I've got friends who swear by Unity for this reason.


I'm surprised that there aren't more games in this genre. Combining all of the terrible features of "social" games with CCG gameplay gives you a great number of players who regularly shell out hundreds of dollars in exchange for nothing as you release new content.


CCG?

What is this genre anyway? It appears to be Japanese and contain dragons but that's about all I got from the article.


CCG = collectible card game. Magic the Gathering, Pokemon, YuGiOh, etc etc etc. The mechanics translate to gaming well and many video games still use card mechanics with varying kinds of digital 'cards', usually mixed with other game play mechanisms.

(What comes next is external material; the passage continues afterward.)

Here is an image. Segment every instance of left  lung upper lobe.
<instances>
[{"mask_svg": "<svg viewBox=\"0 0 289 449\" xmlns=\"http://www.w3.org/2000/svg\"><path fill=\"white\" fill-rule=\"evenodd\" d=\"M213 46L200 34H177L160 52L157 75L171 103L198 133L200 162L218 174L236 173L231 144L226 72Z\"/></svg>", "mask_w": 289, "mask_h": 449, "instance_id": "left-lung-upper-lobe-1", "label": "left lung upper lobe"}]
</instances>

Collectible Card Games. Think Magic the Gathering, but with virtual cards. As such, they can sell as many virtual cards as they want, and the cards themselves can be 'upgraded'.

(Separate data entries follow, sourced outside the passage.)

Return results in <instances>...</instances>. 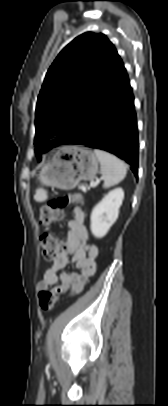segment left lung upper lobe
<instances>
[{"instance_id":"left-lung-upper-lobe-1","label":"left lung upper lobe","mask_w":168,"mask_h":406,"mask_svg":"<svg viewBox=\"0 0 168 406\" xmlns=\"http://www.w3.org/2000/svg\"><path fill=\"white\" fill-rule=\"evenodd\" d=\"M122 60L103 34L84 33L50 66L37 100L36 154L64 144L82 128ZM52 135H60L48 142Z\"/></svg>"}]
</instances>
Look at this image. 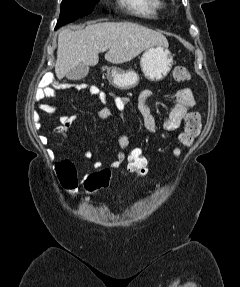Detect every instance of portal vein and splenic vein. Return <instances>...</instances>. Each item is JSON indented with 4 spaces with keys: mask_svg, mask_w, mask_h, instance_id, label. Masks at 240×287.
I'll list each match as a JSON object with an SVG mask.
<instances>
[{
    "mask_svg": "<svg viewBox=\"0 0 240 287\" xmlns=\"http://www.w3.org/2000/svg\"><path fill=\"white\" fill-rule=\"evenodd\" d=\"M106 50H107V48H106V47H103V48H102V51H106Z\"/></svg>",
    "mask_w": 240,
    "mask_h": 287,
    "instance_id": "18ae733b",
    "label": "portal vein and splenic vein"
}]
</instances>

Oh. I should have guessed. Sounds awful!

Kids these days. In my day we had Fruit Ninja and we liked it.


"Collectible Card Game". Think Pokemon.


If you look at this another way, couldn't you also draw the conclusion that Android is still behind on monetization? After eyballing this chart from march (http://www.businessinsider.com/apples-iphone-market-share-ve...) it looks like its Android at ~50% to the iPhones ~25%. To me that says that the Android market isn't converting as well, though it is better than the 4:1 ratio that was quoted in the article.


You don't need to eyeball it, the second graph gives the numbers for installed base 48 vs 32% Android to iPhone.

Two caveats: this is smartphone data, so doesn't count iPod Touch or iPad which will understate Apple's addressable audience and it's American data, not global, which will probably overstate Android's addressable market (though probably less by dollar spend than per person).


My Apple ID was compromised and the "hacker" used it to purchase $90 worth of in-game items for this game. I wonder if the developer is behind it somehow? /tinfoil


Not enough details in the 'catchy' title/article.

It could mean that it's taken the game on iOS half as long to reach the same revenues. It has been available on Android twice as long as it's been available on iOS (~8 weeks vs ~4 weeks).


FTA: DeNA says that Rage of Bahamut, which was the #1 grossing game on both Android and iOS yesterday, is earning about the same revenue per day from both platforms.

"Per day" seems to put that theory to rest. In general, the term "revenue" is almost always used to refer to a rate (quarterly, yearly, etc...).


Revenue PER DAY does nothing to address the time frame it has taken each app to reach that rate.

For example, if you have an app returning the same revenue per day after a week on the market as another app which has been out a year, tell me which one is performing better. You can't because you don't know if the app which has been out a year ramped up to that rev. per day or if it has kept it out of the gate (or even decreased to that rate).

Hence, the not enough details in the title/article, and the alternate scenario I gave vs. how the article portrayed it.


I bet that months from now if the revenue per day is still the same for both platforms, you'll be changing the timeframe just to make your point.

I remember years ago when the IPhone was selling more than Android. Fanboys kept saying that Android would not catch up.

Then Android starts selling more units than IPhone per month. Fanboys argue that it's because Android is available in more carriers.

Then the IPhone became available on Sprint and Verizon but Android is still outselling it. Fanboys argue that it's because people were waiting for the next version of the IPhone.

Then the new IPhone came out but Android still sells more units.

Ah, you can never please an Apple Fanboy. The goal post keeps moving.